Search code examples
sqloracle-databaseoracle11gpartitioningdatabase-partitioning

Query the exact partition when table is hash-partitioned


When I want to query a single partition I usually use something like that:

Select * from t (partition p1)

But when you have to query it in your pl/sql code it comes to using execute immediate and hard-parse of the statement.

Okay, for RANGE-partitioned table (let it be SOME_DATE of date type) I can workaround it like

Select * from t where some_date <= :1 and some_date > :2

Assuming :1 and :2 stand for partition bonds.

Well, as for LIST-partitioned table I can easily specify the exact value of my partition key field like

Select * from t where part_key = 'X'

And what about HASH-partitioning?

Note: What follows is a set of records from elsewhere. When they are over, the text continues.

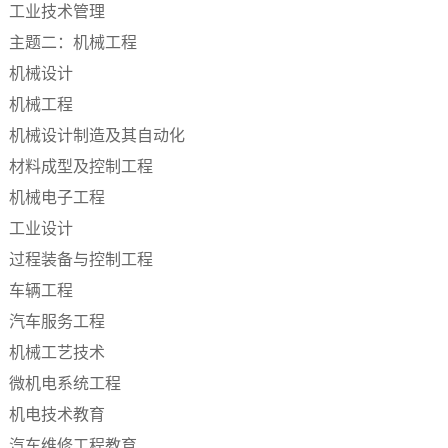
工业技术管理
主题二：机械工程
机械设计
机械工程
机械设计制造及其自动化
材料成型及控制工程
机械电子工程
工业设计
过程装备与控制工程
车辆工程
汽车服务工程
机械工艺技术
微机电系统工程
机电技术教育
汽车维修工程教育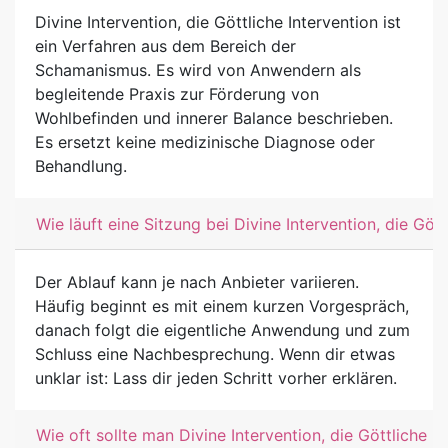
Divine Intervention, die Göttliche Intervention ist
ein Verfahren aus dem Bereich der
Schamanismus. Es wird von Anwendern als
begleitende Praxis zur Förderung von
Wohlbefinden und innerer Balance beschrieben.
Es ersetzt keine medizinische Diagnose oder
Behandlung.
Wie läuft eine Sitzung bei Divine Intervention, die Göt
Der Ablauf kann je nach Anbieter variieren.
Häufig beginnt es mit einem kurzen Vorgespräch,
danach folgt die eigentliche Anwendung und zum
Schluss eine Nachbesprechung. Wenn dir etwas
unklar ist: Lass dir jeden Schritt vorher erklären.
Wie oft sollte man Divine Intervention, die Göttliche 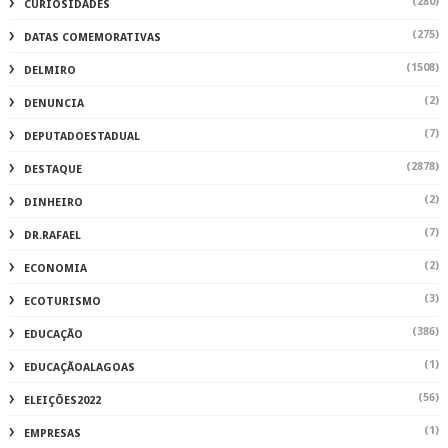
(280)
CURIOSIDADES
(275)
DATAS COMEMORATIVAS
(1508)
DELMIRO
(2)
DENUNCIA
(7)
DEPUTADOESTADUAL
(2878)
DESTAQUE
(2)
DINHEIRO
(7)
DR.RAFAEL
(2)
ECONOMIA
(3)
ECOTURISMO
(386)
EDUCAÇÃO
(1)
EDUCAÇÃOALAGOAS
(56)
ELEIÇÕES2022
(1)
EMPRESAS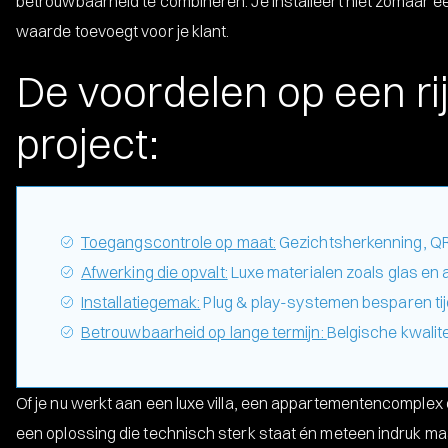
betrouwbaarheid te combineren. Je installeert niet zomaar ee
waarde toevoegt voor je klant.
De voordelen op een ri
project:
Toegangscontrole op maat:
Gezichtsherkenning, QR
Afwerking die opvalt:
Luxe materialen zoals glas en 
Installatiegemak:
Plug & play-systemen besparen tij
Betrouwbaarheid op lange termijn:
Belgische kwalite
Of je nu werkt aan een luxe villa, een appartementencomplex 
een oplossing die technisch sterk staat én meteen indruk ma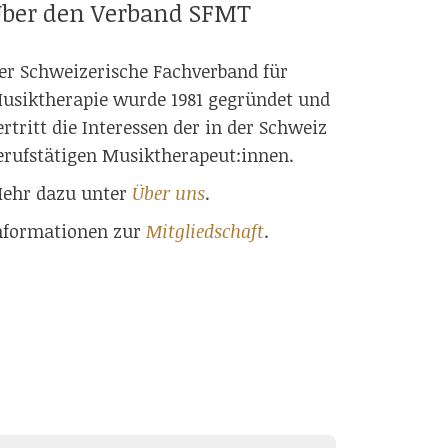
ber den Verband SFMT
er Schweizerische Fachverband für
usiktherapie wurde 1981 gegründet und
ertritt die Interessen der in der Schweiz
erufstätigen Musiktherapeut:innen.
ehr dazu unter
Über uns
.
nformationen zur
Mitgliedschaft
.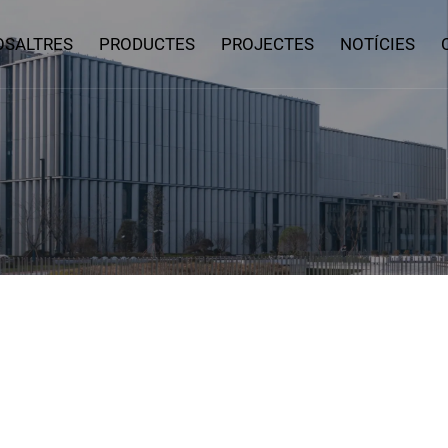
OSALTRES
PRODUCTES
PROJECTES
NOTÍCIES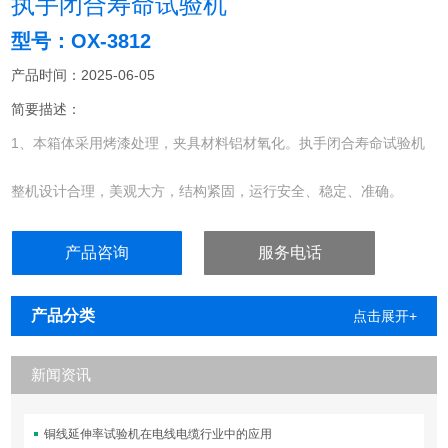
执手闭合寿命试验机
型号：OX-3812
产品时间：2025-06-05
简要描述：
1、本箱体采用烤漆处理，夹具材料铝材氧化。执手闭合寿命试验机
整机设计合理，美观大方，结构紧固，运行安全、稳定、准确。
2.控制系统：触摸屏控制，PLC编程设置方便，操作简单，具有锁舌
产品咨询
服务电话
感应不到停止功能，
给客户节省很多时间。
产品分类
点击展开+
新闻资讯
铜线延伸率试验机在电线电缆行业中的应用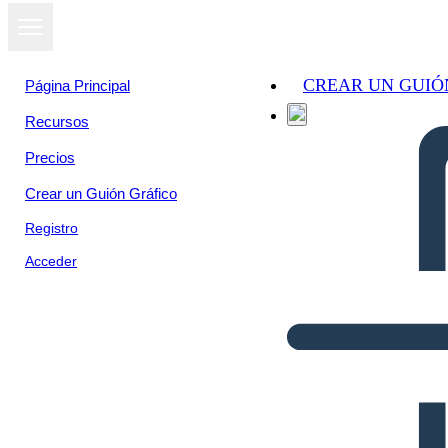
CREAR UN GUIÓ
Página Principal
Recursos
Precios
Crear un Guión Gráfico
Registro
Acceder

For example, I have a table partitioned by hash(id) in 16 partitions. And I have 16 jobs each handling its own partition. So I have to use it like that

Select * from t (partition p<n>)

Question is: can I do it like this for example

Select * from t where hash(id) = :1

To enforce partition pruning take the whole n-th partition?

It's okay when you have just 16 partitions but in my case I have composite partitioning (date + hash(id)), so every time job handles a partition it's always a new sql_id and it ends up in quick shared pool growth


Solution

  • It appears Oracle internally uses the ora_hash function (at least since 10g) to assign a value to a partition. So you could use that to read all the data from a single partition. Unfortunately, though, since you'd be running a query like

    select *
      from t
     where ora_hash( id, 9 ) = 6
    

    to get all the data in the 6th of 8 hash partitions, I'd expect Oracle to have to read every partition in the table (and compute the hash on every id) because the optimizer isn't going to be smart enough to recognize that your expression happens to map exactly to its internal partitioning strategy. So I don't think you'd want to do this to split data up to be processed by different threads.

    Depending on what those threads are doing, would it be possible to use Oracle's built-in parallelism instead (potentially incorporating things like parallelizable pipelined table functions if you're doing ETL processing). If you tell Oracle to use 16 parallel threads and your table has 16 partitions, Oracle will internally almost certainly do the right thing.